### Required action
Using the records below, filter for lines that contain the string "Quartiersbüro" and copy them out.

### Record extracts
-------------------------

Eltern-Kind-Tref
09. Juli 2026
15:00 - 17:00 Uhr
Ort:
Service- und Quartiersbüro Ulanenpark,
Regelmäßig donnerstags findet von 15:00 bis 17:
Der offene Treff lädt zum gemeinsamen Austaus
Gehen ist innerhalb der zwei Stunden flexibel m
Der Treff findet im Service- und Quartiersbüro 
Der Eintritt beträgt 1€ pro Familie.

-------------------------

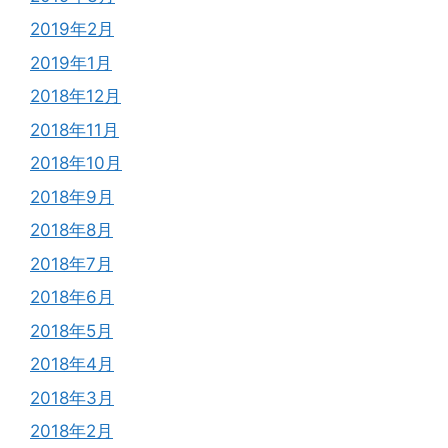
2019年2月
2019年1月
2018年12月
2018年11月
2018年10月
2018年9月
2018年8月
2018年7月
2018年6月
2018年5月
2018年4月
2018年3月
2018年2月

-------------------------

### Exercise result
Service- und Quartiersbüro Ulanenpark,
Der Treff findet im Service- und Quartiersbüro 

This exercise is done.